What should you do after you pay off your debts?
If you’ve been in debt for a long time, paying it off can leave you a bit confused about what to do next.
No matter what approach you made to becoming debt-free, it will have been part of your budget for a long time.
With so much of your income available again, it can be easy to throw the budget out the window.
But spending in that way can leave make you vulnerable to falling into debt again.
Once you come to the end of your payment plan, there are a few things you should do to continue living without debt.
Andy Shaw, Debt Advice Coordinator at StepChange Debt Charity, said:
‘If you’ve paid off your debts, first of all, congratulations! Paying off your debts represents a huge achievement, so you should certainly keep that in mind.
‘However, there’s a risk that money worries can reoccur, so it’s important you remain vigilant about the risk of debt.
‘Establishing a new budget and taking your new financial freedom into consideration will help you with this.’
Stick to your budget
If you’ve got used to a budget, it’s important to continue what you have learned.
You may be used to a very tight budget so you can pay off your debt as quickly as possible and while you can loosen it slightly to enjoy yourself, commit to at least putting some of the money in savings.
Andy adds: ‘If you did a budget as part of the process of clearing your debts, you may find that if you base your new budget off your old one, you will have a large surplus at the end of the month which would otherwise be used to pay off bills.
‘We’d highly recommend putting at least a portion of this towards savings, which can greatly reduce the risk of falling into problem debt again – but be realistic and do make sure to keep some of your new surplus to enjoy yourself!’
Using the extra money to save is a good idea because it means you can create some emergency savings.
If you find yourself in a situation where you urgently need some money, like if your car breaks down or you need a deposit to rent a new flat, dipping into your emergency fund is a much better idea than having to borrow money.
Set yourself a goal and set aside that money as soon as you get paid every month.
Improve your credit rating
Your credit rating will not be good if you have had any debt payment support like a debt payment plan or IVA. These will stay on your file for six years and will impact on your credit rating.
Even if you haven’t used one of these services, it will note if you have had any defaults on your debt.
Over time these will drop off and as long as you don’t fall into old habits, your credit rating will improve.
There are some things you can do to improve your credit rating as soon as possible:
Make sure your credit file is up to date
Read through your report and make sure that anything that isn’t right is corrected.
You can speak to the company who put something on your credit file and ask them to correct any mistakes, or if they refuse you can ask the Information Commissioner’s Office to look into it.
If there is something that is correct but you feel it needs some more explanation, you can add a ‘notice of correction’, which will be visible ot anyone checking your credit history.
Adding yourself to the electoral roll if you aren’t already on it can also help your credit score as it is used to verify your details. It also means you will be eligible to vote.
Start applying for credit again – but use it sensibly
Once you are completely debt-free, you can apply for credit again and this does help you build up your credit score by showing you can make consistent payments.
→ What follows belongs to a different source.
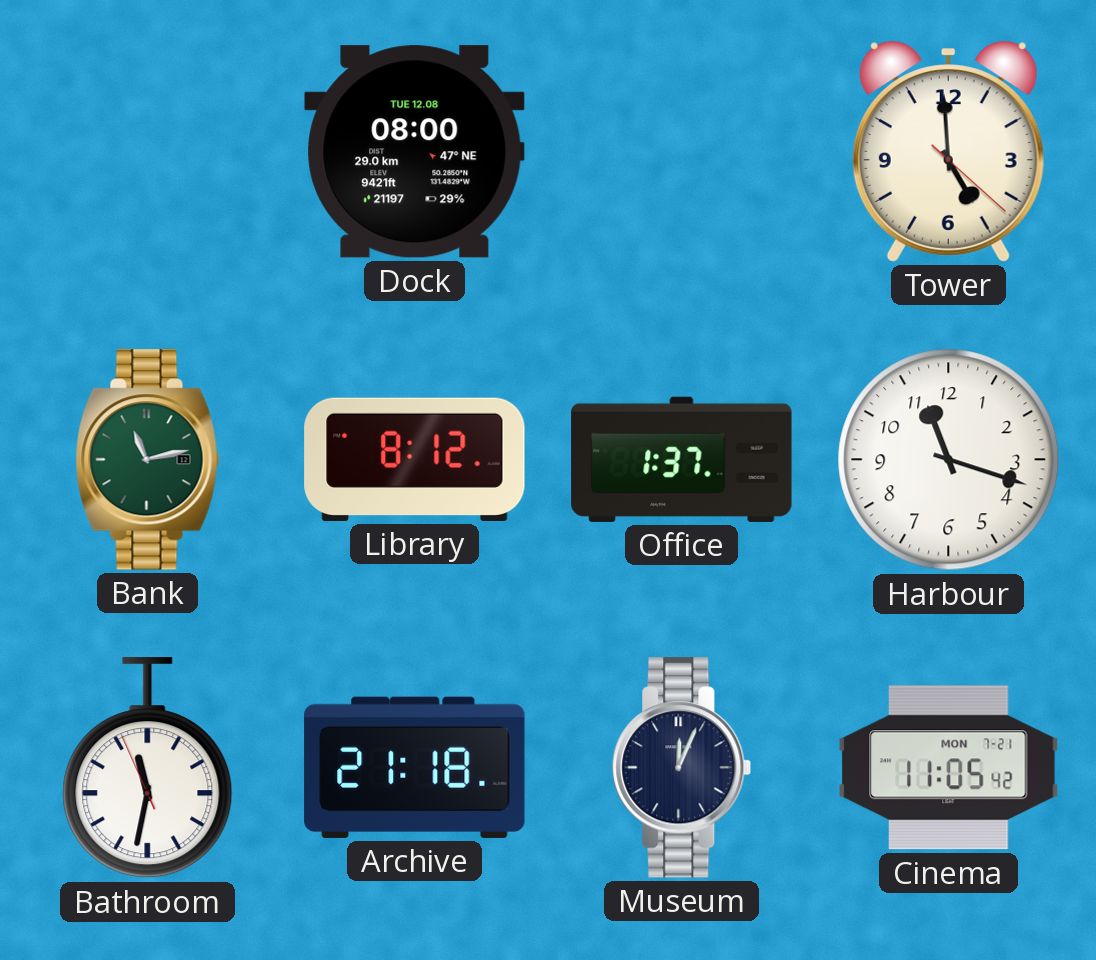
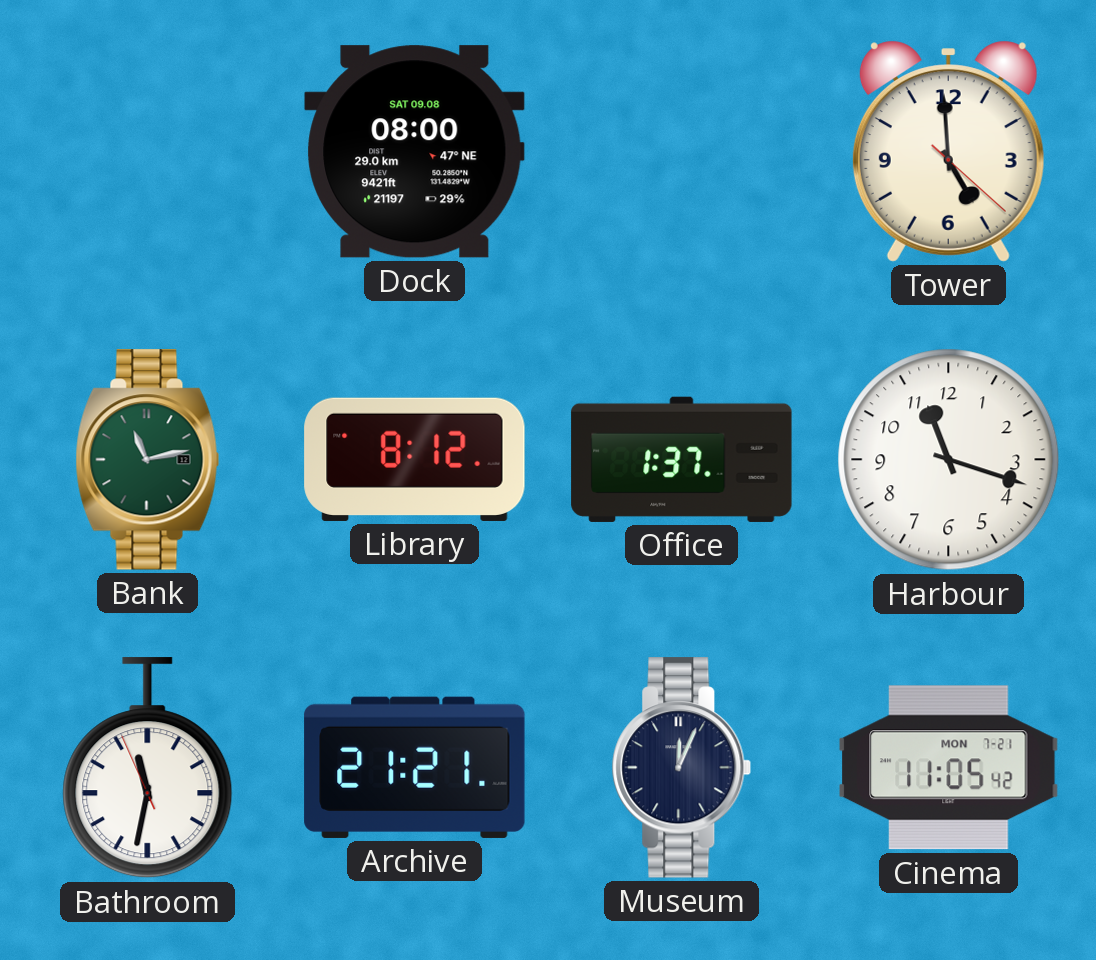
Dock date: TUE 12.08 -> SAT 09.08
Archive: 21:18 -> 21:21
Only apply for credit if you are sure you can pay it back. It’s a good idea to use it for some usual spending like a regular bill but make sure it is paid off in full every month. Set the money aside to pay it when you get paid.
Never apply for more than 50% of the credit that is available to you and spend small amounts.
Don’t apply for lots of credit at once either – having lots of applications can make you look desperate and make your credit rating worse.
You can use MoneySavingExpert’s eligibility checker to see how likely you are to be given a credit card before you apply. Searching through this checker won’t impact your credit score
Don’t fall back into bad habits
Recognise when you were overspending and if you feel you are slipping into your old ways, take a step back and talk about it with someone who understands your financial situation.
Most debts build up and people ignore them until they are unmanageable. Don’t let that happen again.